Benefit performance of Jesus Christ Superstar a “labor of love” for the Marin theater community and San Rafael churches

Kim Bromley has always loved the theater. “I was that kid,” the San Rafael resident laughs, as she describes beginning her acting career at age eight, getting a theater degree in college, and continuing on to film school for her master’s degree. After working at Industrial Light and Magic (ILM) for many years, Kim says she went back to the theater “for fun.” She’s been involved in local theater, as a performer, director and writer, for about 16 years.

More recently, Kim found a different community when she started volunteering with the Marin Interfaith Street Chaplaincy. The Street Chaplaincy is a non-profit agency that “brings compassionate spiritual support to the unsheltered and precariously housed people of Marin County.” One of their many programs is a wellness gathering that meets every Tuesday evening for meditation and prayer, followed by a meal that the group members prepare.

 “As a member of the Church of the Nativity, I started going to the Tuesday night dinners,” Kim explains. “Nativity volunteers on the first Tuesday of every month, but I go whenever I can. You just need to show up, be present, and meet everyone where they are. And the food is amazing.”

In March, Kim combined her passion for theater and for the street chaplaincy community by bringing concert performances of Jesus Christ Superstar to San Rafael. The shows, at First Presbyterian Church and the Church of the Nativity, were a benefit for the Marin Interfaith Street Chaplaincy. Admission to the concert was free, but donations were accepted. For four performances, the show raised about $8,400.

“I’ve had Jesus Christ Superstar on my radar for a long time,” Kim says. “I love the show, but it’s really hard to produce. Then I read that Andrew Lloyd Webber actually saw it as concert piece, and a concert version is much easier to produce.” That’s how the idea to create this benefit began. And it quickly gathered steam.

Kim first pitched the concept to the two churches about a year ago. As a board member for the Marin Interfaith Street Chaplaincy, Nativity rector, the Reverend Kirsten Snow Spalding, came on board immediately. Then Kim set out to pitch the idea to the theater community.

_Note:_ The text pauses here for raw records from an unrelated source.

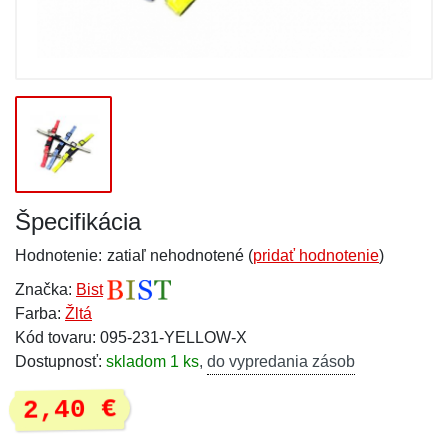
Špecifikácia
Hodnotenie:
zatiaľ nehodnotené (
pridať hodnotenie
)
Značka:
Bist
Farba:
Žltá
Kód tovaru: 095-231-YELLOW-X
Dostupnosť:
skladom 1 ks
,
do vypredania zásob
2,40 €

“I got tired of making the same speech over and over, so I put it in writing,” she says. “My proposal explained the concept and promised not to take up too much of their time.” To her pleasant surprise, the singers and musicians she approached eagerly agreed to donate their time and talent. “Everyone was thrilled. They kept saying they had always wanted to do Jesus Christ Superstar, and to do it for a good cause was something everyone could get behind.”

Knowing the performing community as well as she does, Kim had certain singers in mind for certain roles; others came to the cast through Kim’s connections. “Our music director, Judy Wiesen, found someone to play Caiaphas who has a really wonderful deep voice.” In fact, Kim says, “people were asking us if we had a part for them.”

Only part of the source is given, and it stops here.